Но там ждал его не Адобекк. В первое мгновение Ренье даже не узнал этого человека — настолько мало ожидал юноша увидеть его здесь.
И тем не менее он был здесь и смотрел на него с любопытством: словно обнаружил потайную пружину в рукояти давно знакомого кинжала.
— Рад, что ты узнал меня, племянничек, — произнес Талиессин. — Идем-ка. Расскажешь по дороге, что ты такого натворил, а то любящему дядюшке пришлось заплатить за тебя пятнадцать золотых...
Кивком головы он указал на выход, и Ренье зашагал следом за принцем. Голова у него кружилась — от свежего воздуха, от яркого солнечного света. Что здесь делает Талиессин? Ренье плохо соображал. Каким образом принц узнал, где его искать? Что происходит?
Талиессин наслаждался ситуацией. Его глаза превратились в узенькие щелочки, края ноздрей покраснели и непрестанно шевелились: казалось, принц смакует мгновения, не желая упускать ни малейшего нюанса из происходящего.
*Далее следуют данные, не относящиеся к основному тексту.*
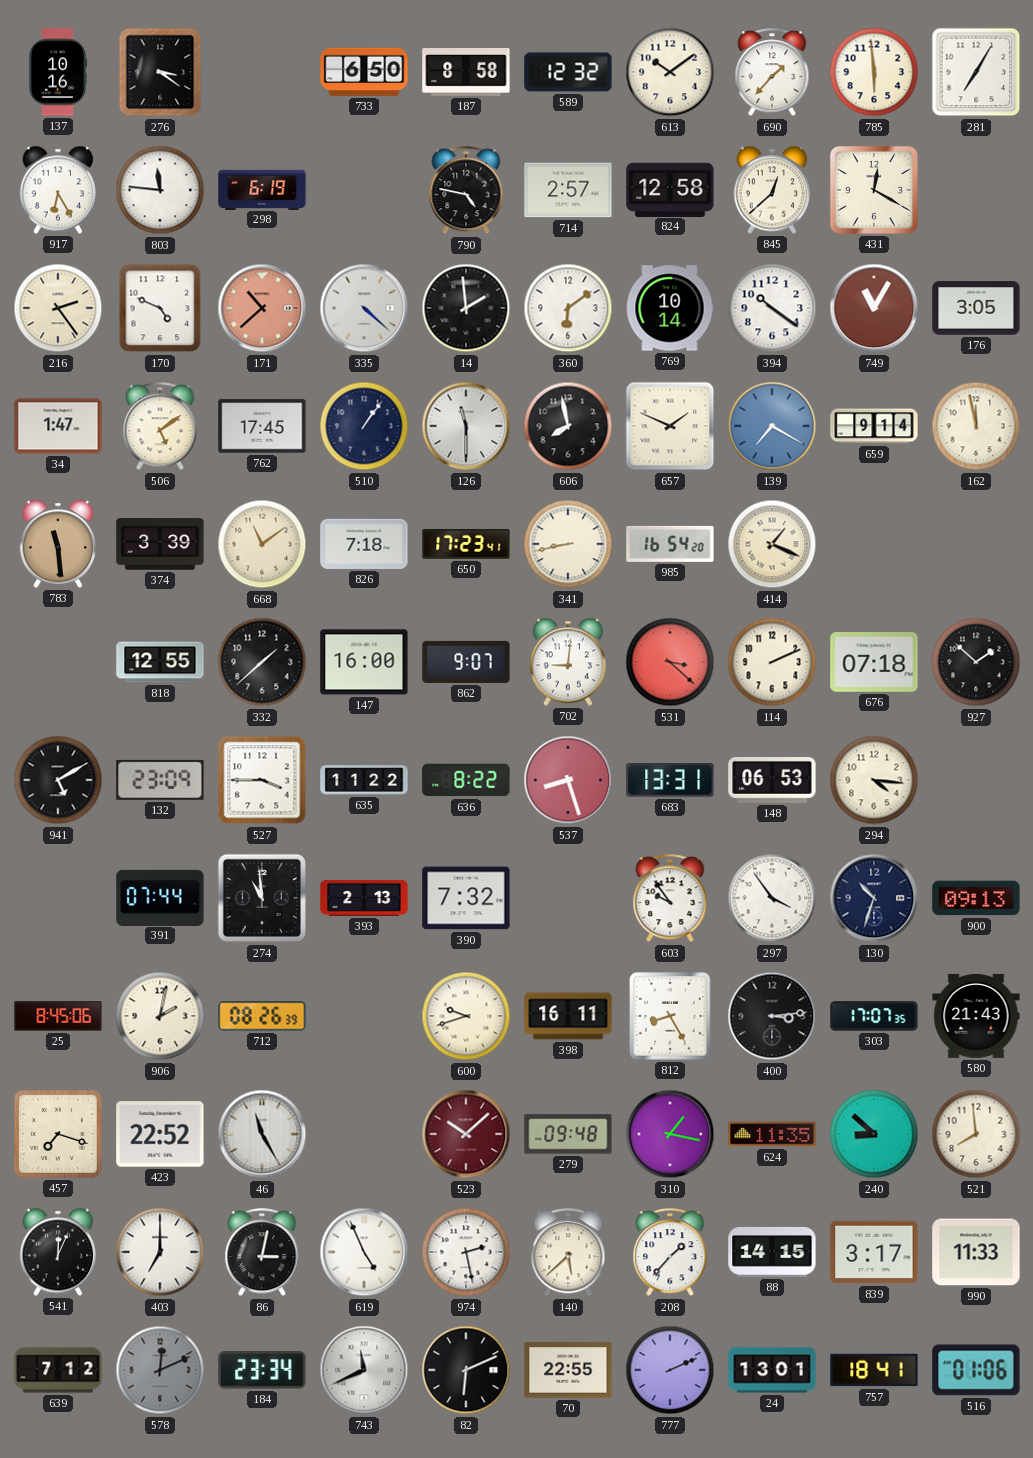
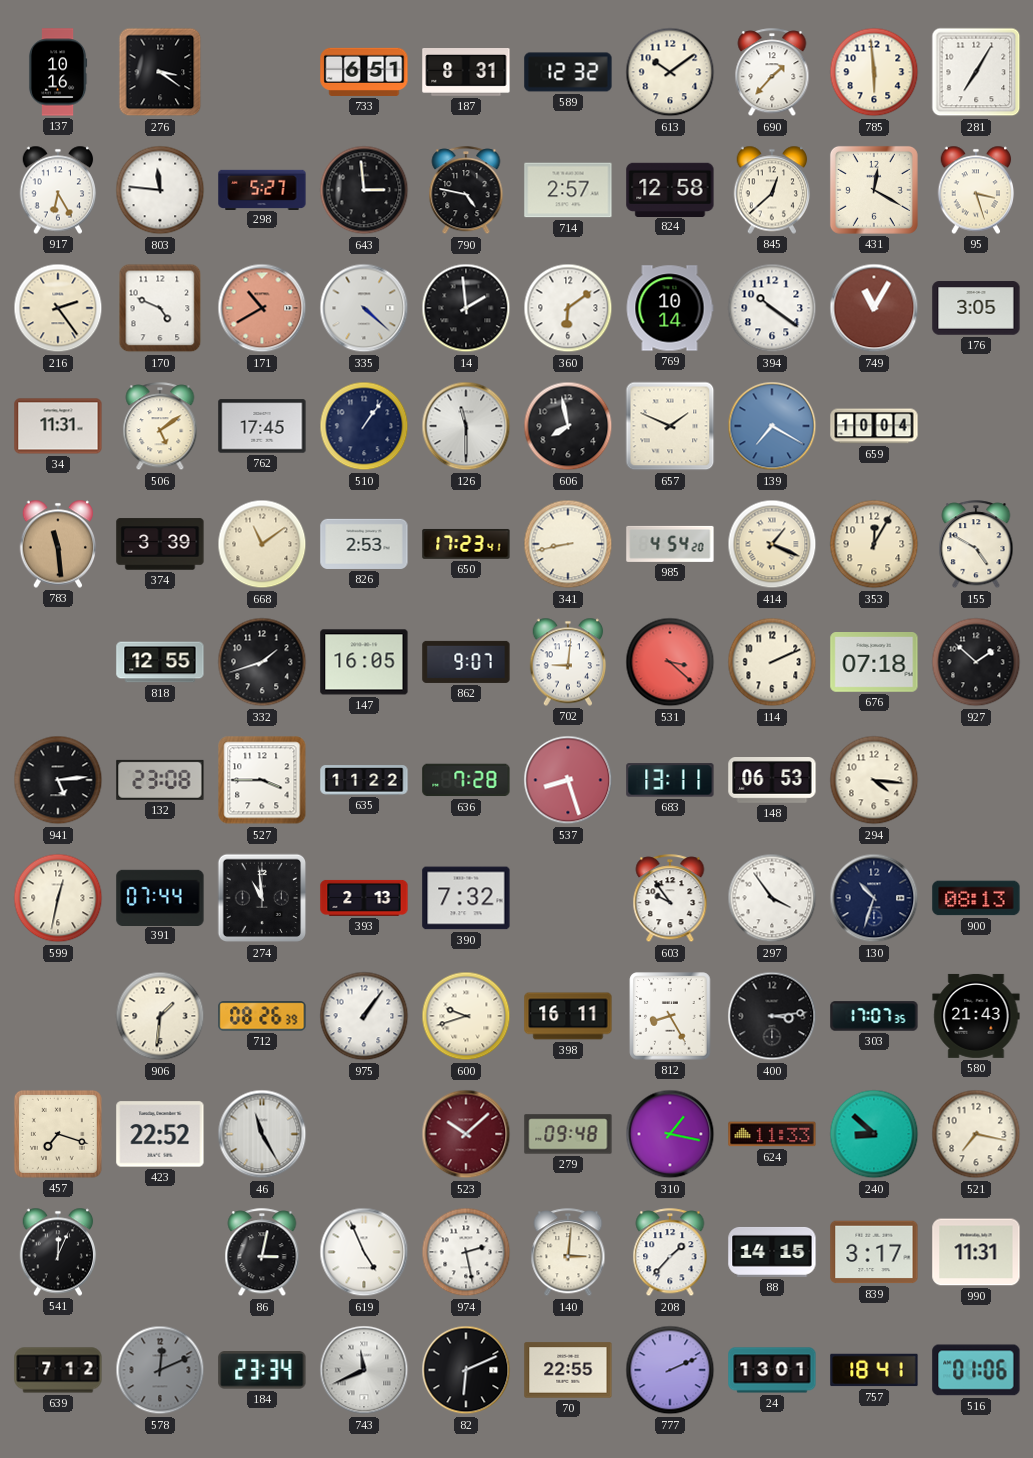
733: 6:50 -> 6:51
187: 8:58 -> 8:31
298: 6:19 -> 5:27
643: none -> 2:59
95: none -> 3:27
171: 10:38 -> 10:40
34: 1:47 -> 11:31
659: 9:14 -> 10:04
162: 11:58 -> none
826: 7:18 -> 2:53
985: 16:54 -> 4:54
353: none -> 12:05
155: none -> 4:50
332: 1:38 -> 1:42
147: 16:00 -> 16:05
941: 5:10 -> 5:14
132: 23:09 -> 23:08
636: 8:22 -> 7:28
683: 13:31 -> 13:11
599: none -> 12:32
900: 09:13 -> 08:13
25: 8:45 -> none
906: 2:02 -> 1:31
975: none -> 1:06
624: 11:35 -> 11:33
521: 7:59 -> 7:17
403: 7:00 -> none
140: 5:38 -> 3:01
990: 11:33 -> 11:31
Только оказавшись за пределами караульного помещения, Ренье разглядел одежду Талиессина: принц натянул на себя обрезанный по подолу камзол с короткими рукавами и те самые подвязанные бантами штаны, что были на Эйле.
Ренье беспомощно сказал:
— Сдаюсь...
* * *
«Как мало я все-таки знаю о жизни!» — думал Ренье, пока принц и Эйле рассказывали ему кое-какие подробности.
Ренье не раз доводилось дурачить друзей, уводить у них возлюбленных и выставлять приятелей в смешном и глупом свете. Но с ним самим подобную штуку проделывали впервые. И кто? Люди, от которых он ожидал этого меньше всего!